**Your objective**:
Below are some records. Return exactly the lines from the one with "např. aby správně" to the one with "komunismu po předání", and nothing else.

**Data for this exercise**:
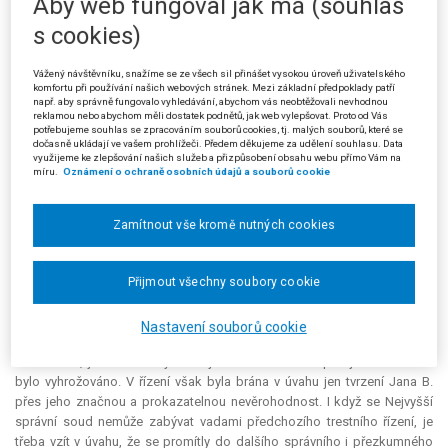
Aby web fungoval jak má (souhlas
V kasační stížnosti proti tomuto rozsudku žalobce (stěžovatel)
s cookies)
zejména namítl, že soud nevzal v úvahu nerespektování jeho práv v
nekorektním řízení, v němž stěžovatel neměl možnost řádného vyjádření
Vážený návštěvníku, snažíme se ze všech sil přinášet vysokou úroveň uživatelského
ani při řízení vedeném Inspekcí ministra vnitra, ani při disciplinárním
komfortu při používání našich webových stránek. Mezi základní předpoklady patří
řízení vedeném ředitelem Úřadu dokumentace a vyšetřování zločinů
např. aby správně fungovalo vyhledávání, abychom vás neobtěžovali nevhodnou
reklamou nebo abychom měli dostatek podnětů, jak web vylepšovat. Proto od Vás
komunismu po předání výsledků trestního řízení. V nemožnosti
potřebujeme souhlas se zpracováním souborů cookies, tj. malých souborů, které se
navrhovat exkulpující důkazy a vyjádřit se k záznamům Telecomu
dočasně ukládají ve vašem prohlížeči. Předem děkujeme za udělení souhlasu. Data
využijeme ke zlepšování našich služeb a přizpůsobení obsahu webu přímo Vám na
spatřuje stěžovatel porušení čl. 37 odst. 3 Listiny základních práv a
míru.
Oznámení o ochraně osobních údajů a souborů cookie
svobod. Nahlédnout do spisu mohl až po předání rozhodnutí. Soud
stěžovatele sice přesvědčil o legálnosti postupu ve věci telefonních
záznamů; nevyvrátil však stěžovatelovo tvrzení o nevěrohodnosti
Zamítnout vše kromě nutných cookies
trestního oznámení Jana B., zpochybněné vyjádřením Jana B., že mu
stěžovatel telefonoval ze zaměstnání. Tento rozpor ve výpovědích
stěžovatel zjistil až při studiu spisu u Městského soudu dne 18. 6. 2002.
Přijmout všechny soubory cookie
Stěžovatel tvrdí, že dne 24. 8. 2000 Janu B. netelefonoval a byl v
zaměstnání na Úřadu dokumentace a vyšetřování zločinů komunismu od
Nastavení souborů cookie
14. 00 hod; předtím byl v archivu. Dne 23. 8. 2000 jmenovanému sice
telefonoval, jeho hovor byl však jiného obsahu: naopak jemu samému
bylo vyhrožováno. V řízení však byla brána v úvahu jen tvrzení Jana B.
přes jeho značnou a prokazatelnou nevěrohodnost. I když se Nejvyšší
správní soud nemůže zabývat vadami předchozího trestního řízení, je
třeba vzít v úvahu, že se promítly do dalšího správního i přezkumného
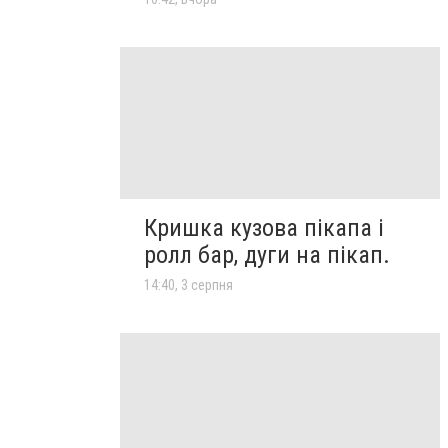
Кришка кузова пікапа і
ролл бар, дуги на пікап.
14:40, 3 серпня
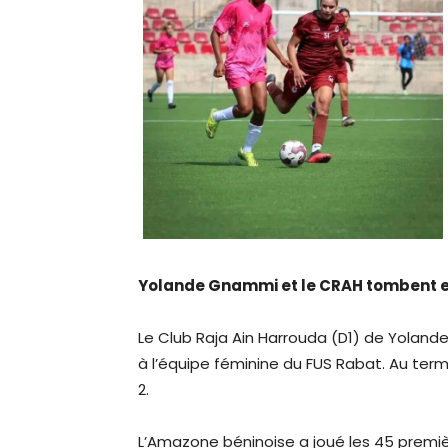
Yolande Gnammi et le CRAH tombent 
Le Club Raja Ain Harrouda (D1) de Yolan
à l’équipe féminine du FUS Rabat. Au term
2.
L’Amazone béninoise a joué les 45 premi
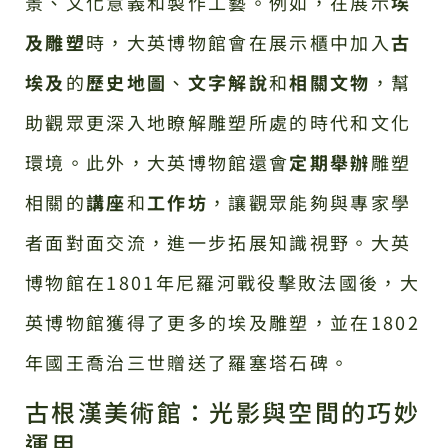
景、文化意義和製作工藝。例如，在展示
埃
及雕塑
時，大英博物館會在展示櫃中加入
古
埃及
的
歷史地圖
、
文字解說
和
相關文物
，幫
助觀眾更深入地瞭解雕塑所處的時代和文化
環境。此外，大英博物館還會
定期舉辦
雕塑
相關的
講座
和
工作坊
，讓觀眾能夠與專家學
者面對面交流，進一步拓展知識視野。大英
博物館在1801年尼羅河戰役擊敗法國後，大
英博物館獲得了更多的埃及雕塑，並在1802
年國王喬治三世贈送了羅塞塔石碑。
古根漢美術館：光影與空間的巧妙
運用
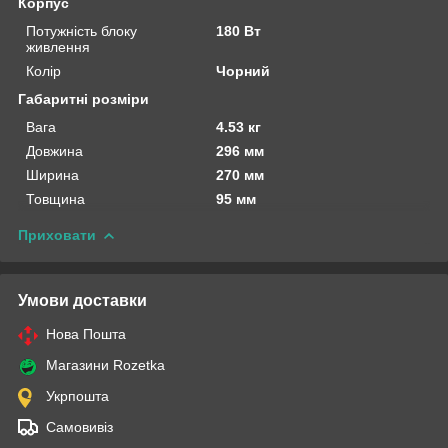
Корпус
Потужність блоку
180 Вт
живлення
Колір
Чорний
Габаритні розміри
Вага
4.53 кг
Довжина
296 мм
Ширина
270 мм
Товщина
95 мм
Приховати
Умови доставки
Нова Пошта
Магазини Rozetka
Укрпошта
Самовивіз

**Response**:
např. aby správně fungovalo vyhledávání, abychom vás neobtěžovali nevhodnou
reklamou nebo abychom měli dostatek podnětů, jak web vylepšovat. Proto od Vás
komunismu po předání výsledků trestního řízení. V nemožnosti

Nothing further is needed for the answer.